Uncommon Journal, sebuah majalah yang diterbitkan secara mandiri, tetapi mendapatkan penghasilan dari banyaknya peminat. Terlebih, rubriknya berfokus pada kesenian, sejarah, dan para anak muda. Maya pernah melihatnya sekali dalam sebuah video. Bukan hanya majalah, tetapi liputan video juga masuk ke dalamnya. Semuanya dikemas dengan menarik, baik itu video maupun majalah.

Lalu di sinilah Maya, sebuah kafe dengan aroma kopi yang terus menyeruak masuk ke dalam hidungnya. Sesekali suara mesin kopi juga mengisi kekosongan yang ada. Gadis itu duduk berhadapan dengan Dea dan Zaki. Sedikit yang diberitahu bahwa keduanya telah menjadi suami istri. Interaksi yang ia lihat sesekali sangat manis untuk dilihat sampai ia menyadari bahwa ia merupakan sebuah puzzle dengan banyak potongan yang menghilang dari tubuhnya. Sedikit senyuman menipis dari wajahnya, menyadari jika ia tidak bisa jadi seperti keduanya. Jika ia tidak mungkin menerima sebuah cinta dalam hidupnya. Jangankan mencintai orang lain, mencintai dirinya sendiri saja sangat sulit untuk dilakukan.

“Gimana sekolahnya hari ini?” Dea menutup laptopnya, kemudian menatap Maya dengan penuh rasa penasaran. Seolah pertanyaan itu adalah hal yang wajib ia tanyakan kepada gadis di hadapannya.

“Kayak biasa.”

“Kayak biasa gimana? Kamu kan belum pernah cerita apa-apa tentang sekolah kamu.”

Maya tersentak, kebiasaannya untuk menjawab di rumah selalu terbawa di mana pun ia berada. Lalu sedikit rasa takut muncul di dalam dirinya. Lalu dicampur dengan rasa bingung dan emosi yang tidak bisa ia jelaskan.

“Sekolah kayak….biasanya. belajar, nugas, gitu-gitu aja, kak. Gak ada yang beda.”

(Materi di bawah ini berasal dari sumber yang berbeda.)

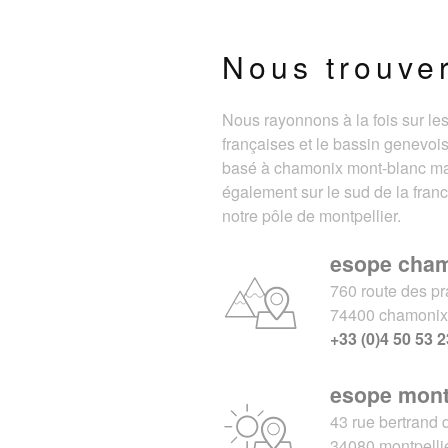
Nous trouve
Nous rayonnons à la fois sur le
françaises et le bassin genevois
basé à chamonix mont-blanc m
également sur le sud de la fran
notre pôle de montpellier.
esope cha
760 route des pr
74400 chamoni
+33 (0)4 50 53 2
esope mont
43 rue bertrand 
34080 montpelli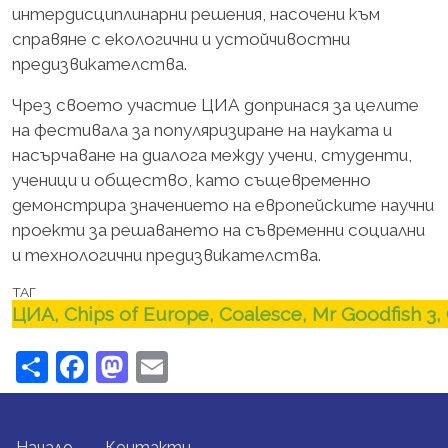
интердисциплинарни решения, насочени към
справяне с екологични и устойчивостни
предизвикателства.
Чрез своето участие ЦИА допринася за целите
на фестивала за популяризиране на науката и
насърчаване на диалога между учени, студенти,
ученици и общество, като същевременно
демонстрира значението на европейските научни
проекти за решаването на съвременни социални
и технологични предизвикателства.
ТАГ
ЦИА, Chips of Europe, Coalesce, Mr Goodfish
Share
Facebook
Mastodon
Email
FOOTER MENU
Начало
Контакти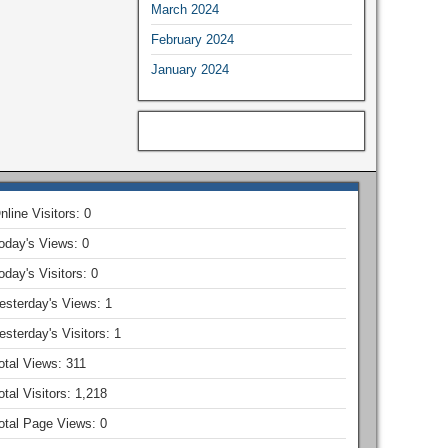
March 2024
February 2024
January 2024
nline Visitors:
0
oday's Views:
0
oday's Visitors:
0
esterday's Views:
1
esterday's Visitors:
1
otal Views:
311
otal Visitors:
1,218
otal Page Views:
0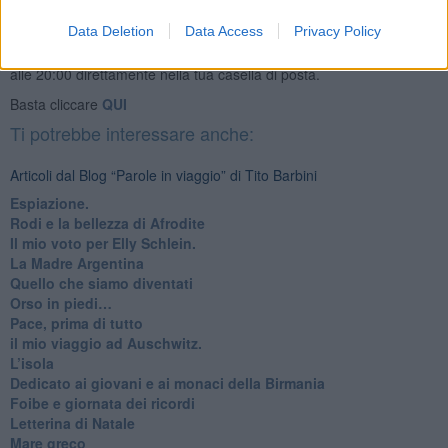
Data Deletion
Data Access
Privacy Policy
Se vuoi leggere le notizie principali della Toscana iscriviti alla
Newsletter QUInews - ToscanaMedia.
Arriva gratis tutti i giorni
alle 20:00 direttamente nella tua casella di posta.
Basta cliccare
QUI
Ti potrebbe interessare anche:
Articoli dal Blog “Parole in viaggio” di Tito Barbini
Espiazione.
Rodi e la bellezza di Afrodite
​Il mio voto per Elly Schlein.
​La Madre Argentina
Quello che siamo diventati
Orso in piedi…
​Pace, prima di tutto
​il mio viaggio ad Auschwitz.
​L’isola
Dedicato ai giovani e ai monaci della Birmania
​Foibe e giornata dei ricordi
Letterina di Natale
Mare greco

Dea menatap gadis yang di hadapannya itu, kebingungan. Masa labil para remaja, pikirnya. Namun, sesuatu di dalam diri gadis itu emmbuat rasa penasarannya semkain dalam. Dia ingin tahu lebih banyak, tetapi melihat bagaimana gadis itu terlihat tidak nyaman, rasa di dalam diri Dea tidak ingin mengulik lebih jauh.

“Oke deh. Jadi soal majalah kita, ini masih tahap di volume ke lima. Akan ada lima belas bahan tulisan yang udah kita wawancara, sisanya tinggal ditulis. Kira-kira kamu bisa nulis berapa banyak? Aku sama Zaki mungkin gak bisa ngasih uang banyak, tapi mungkin bisa nambah-nambah uang jajan kamu.”

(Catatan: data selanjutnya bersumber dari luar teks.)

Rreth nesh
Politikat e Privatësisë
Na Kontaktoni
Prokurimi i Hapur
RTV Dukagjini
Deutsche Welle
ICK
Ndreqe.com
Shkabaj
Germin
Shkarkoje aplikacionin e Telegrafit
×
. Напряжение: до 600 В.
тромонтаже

Maya terdiam sejenak. Sejujurnya ia tidak terlalu peduli uang di umurnya yang menginjak enam belas tahun itu. Namun, ia hanya ingin menulis. Tentang apa saja, ia ingin menulis lebih dari siapa pun orang tahu itu.

“Maya bisa nulis semuanya, cuman ini ada tenggatnya gak, kak? Maya juga sekolah, jadi takutnya kalau dalam waktu dekat gak bisa ngerjain,” jelas gadis itu pelan.

Dea tersenyum tipis.

“Cuman sepuluh hari sampai kita naik cetak. Kira-kira cukup gak?”

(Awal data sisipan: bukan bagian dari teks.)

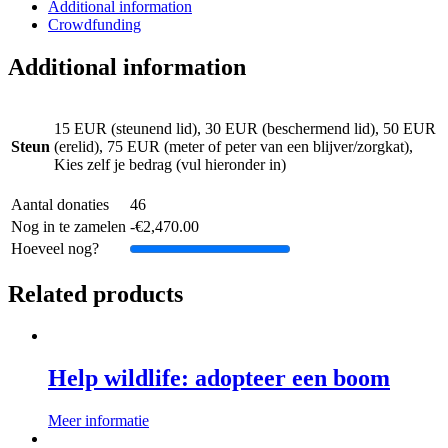
Additional information
Crowdfunding
Additional information
15 EUR (steunend lid), 30 EUR (beschermend lid), 50 EUR
Steun
(erelid), 75 EUR (meter of peter van een blijver/zorgkat),
Kies zelf je bedrag (vul hieronder in)
Aantal donaties
46
Nog in te zamelen
-
€
2,470.00
Hoeveel nog?
Related products
Help wildlife: adopteer een boom
Meer informatie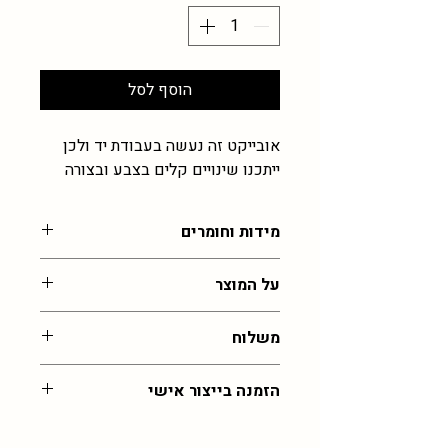
הוסף לסל
אובייקט זה נעשה בעבודת יד ולכן
ייתכנו שינויים קלים בצבע ובצורה
מידות וחומרים
3-6 ס"מ , עבודת זכוכית רכה
על המוצר
הכל בעבודת יד ולכן לא יוצא בדיוק כמו
משלוח
בתמונה, נדרשת גמישות בתוצאה ומעט
במידות שלא מדויקות
עלות משלוח לכל רחבי הארץ: 55 שח,
הזמנה בייצור אישי
איסוף מהסטודיו בירושלים בחינם (בתיאום
)
במידה ותרצו את הפריט הזה בצבע שלא
זמן אספקה: 30 ימי עסקים (אך לרוב יהיה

Maya mengalihkan pandangannya, menatap sosok Zaki yang masih membuka laptopnya, tetapi pandangannya tertuju pada Maya. Dengan senyuman yang tipis, seperti dipaksakan meskipun sebenarnya tidak.

“Cukup kayaknya, Bang. Tapi kalau tulisanku gak terlalu bagus gimana?”

Dea tertawa kecil. “Tulisan kamu itu unik, May. Kakak udah baca novel yang kamu tulis itu. Kakak rasa itu cocok untuk Uncommon Journal. Bagian editorial nanti di kakak, jadi kamu gak usah bingung. Kita belajar sama-sama.”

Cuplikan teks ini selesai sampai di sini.